Mr. Right and I were discussing the results of this week's Republican primaries a little while ago. He mentioned that some people have claimed that the Tea Party movement had shown its weakness by failing to boost insurgent J. D. Hayworth to victory over John McCain in the Arizona senatorial primary. Mr. Right himself was perplexed by the inconsistency between McCain's victory and a poll showing that a minority of Arizona Republicans had a favorable opinion of the incumbent Senator. He attributed McCain's survival to an open-primary rule in Arizona and to Sarah Palin's refusal, out of respect for her former running mate, to campaign for Hayworth. I reminded him that Palin had, in fact, gone to Arizona to campaign for McCain, but that didn't necessarily change his estimate of her significance as a factor in the Arizona campaign.
Results in Arizona and Alaska raise the question of the co-existence or overlap of a Tea Party movement and a Palin movement. In her home state, an insurgent endorsed by Palin holds a slim lead over Senator Murkowski. Reporters describe the insurgent as a "Tea Party" candidate and his apparent victory as the latest triumph for the TP movement. But Mr. Right and I agree that the outcome may have been the same had there never been a Tea Party movement. Sarah Palin rose to power in Alaska as an enemy of the Murkowski family. According to the history we learned in 2008, Palin wished to be appointed to the U.S. Senate by Governor Murkowski, who instead appointed his own daughter in a stunning but regrettably not uncommon act of political nepotism. The indignant Palin then challenged Gov. Murkowski in a Republican primary and defeated him. Given this history, it'd be plausible for a Palin-sponsored insurgent to defeat a Murkowski without any larger movement to boost him.
Is Palin bigger than the Tea Parties? The Arizona primary might support the claim unless Mr. Right's hunch about the influence of non-Republicans in an open primary proves correct. I don't know enough about Arizona to be able to guess how such voters might have behaved. On one hand, people who cross party lines to vote in an open primary often like to make mischief by voting for the candidate they consider least electable in November. On that assumption, I'd expect them to vote for the extremist Hayworth. On the other hand, Arizona may be so securely Republican that the primary winner would be assured of a November victory. In that case, non-Republican voters would want to prevent the extremist from advancing. Exit polls may reveal the truth if any were taken; until then we're left with the bald fact that in a high-profile contest in which Palin went against the presumed will of Tea Partiers, the presumptive TP candidate lost. I don't know if there is or has been a more purely objective test on this year's schedule: a closed Republican primary in which Palin has campaigned against a perceived or designated Tea Party tribune. Of course, Arizona may prove an exceptional case because of Palin's sense of obligation to McCain. Elsewhere, she might be cunning enough not to perpetuate the appearance of defying the will of the TPs.

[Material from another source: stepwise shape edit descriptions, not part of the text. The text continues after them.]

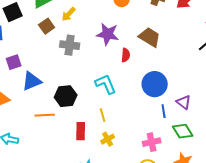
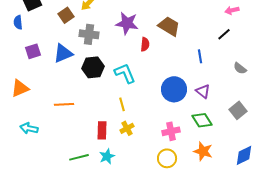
blue triangle: (32, 81) -> (63, 53), moved
blue circle: (155, 84) -> (174, 89), moved
black hexagon: (66, 96) -> (93, 67), moved
blue line: (164, 111) -> (200, 56), moved
red rectangle: (81, 131) -> (102, 130), moved

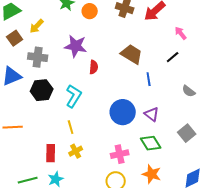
pink arrow: (232, 10) -> (181, 33), turned 64
brown trapezoid: (169, 26) -> (132, 54), moved
cyan L-shape: (125, 73) -> (74, 96), turned 55

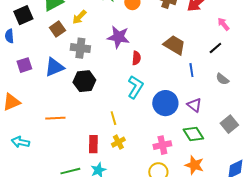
gray semicircle: (189, 91) -> (222, 79), moved
cyan L-shape: (74, 96) -> (135, 87), moved

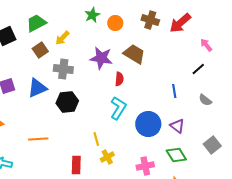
brown trapezoid: (174, 45) -> (134, 54), moved
yellow cross: (118, 142) -> (107, 157), moved

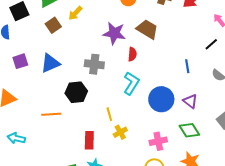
gray cross: (63, 69) -> (94, 64), moved
black hexagon: (67, 102) -> (76, 92), moved

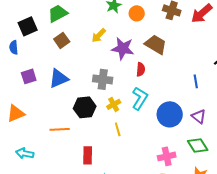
yellow arrow: (75, 13) -> (99, 35), moved
yellow cross: (120, 132) -> (114, 104), moved
red rectangle: (89, 140) -> (88, 155), moved

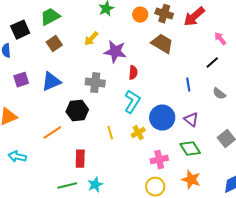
orange circle: (137, 13) -> (140, 15), moved
brown trapezoid: (156, 44) -> (162, 44), moved
yellow cross: (114, 104) -> (138, 133), moved
orange line: (60, 129) -> (52, 133), turned -30

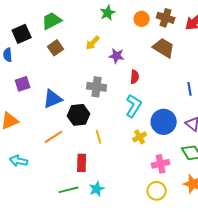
purple star: (115, 52) -> (117, 56), size x0.7
blue triangle: (51, 82) -> (53, 99), moved
yellow line: (110, 133) -> (99, 137), moved

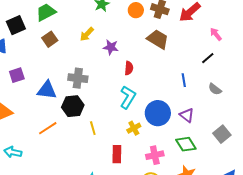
gray cross: (97, 87) -> (78, 78), moved
blue triangle: (53, 99) -> (47, 90), turned 30
red rectangle: (82, 163) -> (117, 154), moved

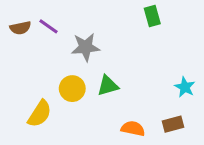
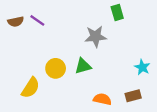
gray star: (86, 47) -> (95, 36), moved

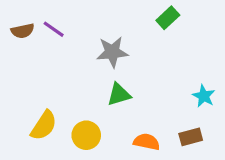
green rectangle: (117, 12) -> (168, 18), turned 63
gray star: (95, 36) -> (112, 52), moved
yellow circle: (56, 68) -> (86, 135), moved

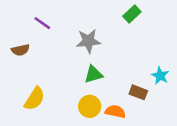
brown semicircle: (23, 31) -> (20, 50), moved
yellow circle: (86, 135) -> (90, 106), moved
brown rectangle: (191, 137) -> (138, 92), moved, turned 36

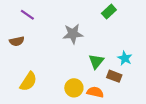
purple line: (42, 23) -> (27, 15), moved
green triangle: (93, 74) -> (96, 61), moved, turned -35
cyan star: (160, 76) -> (125, 58), moved

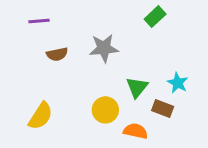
purple line: (27, 15) -> (39, 21), turned -40
brown semicircle: (17, 41) -> (57, 54), moved
yellow circle: (74, 88) -> (105, 110), moved

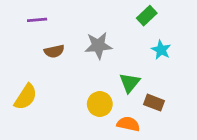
cyan star: (178, 83) -> (161, 50), moved
yellow semicircle: (41, 116) -> (26, 97), moved

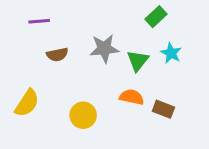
green triangle: (130, 83) -> (138, 61), moved
yellow circle: (100, 104) -> (83, 115), moved
orange semicircle: (128, 124) -> (132, 97), moved

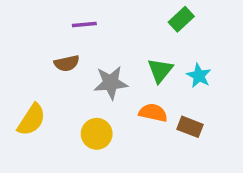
purple line: (39, 21) -> (84, 25), moved
gray star: (104, 48) -> (111, 83), moved
cyan star: (171, 53) -> (199, 76), moved

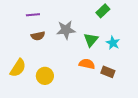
purple line: (84, 25) -> (33, 15), moved
gray star: (111, 83) -> (66, 30), moved
yellow circle: (97, 134) -> (45, 76), moved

Palin's greatest power down the line may be an ability to keep Tea Partiers tethered to the Republican party. Even if she doesn't appear on the 2012 national ticket, if she manages to become the public face of the GOP as a campaigner and fundraiser she may continue to convince would-be insurgents that the Republicans are their party. But many TPs probably feel that way already. I see no indication that Hayworth, after denouncing McCain for months, will continue to campaign against him as an independent. Just as most disgruntled liberals and progressives act as if the Democratic party is theirs, so disgruntled conservatives and reactionaries still identify with the Republican party. In both cases, the real meaning of their feelings isn't that the party belongs to them, but that they belong to the party and the movement for which it supposedly stands. That will be their downfall, but who will they take down with them?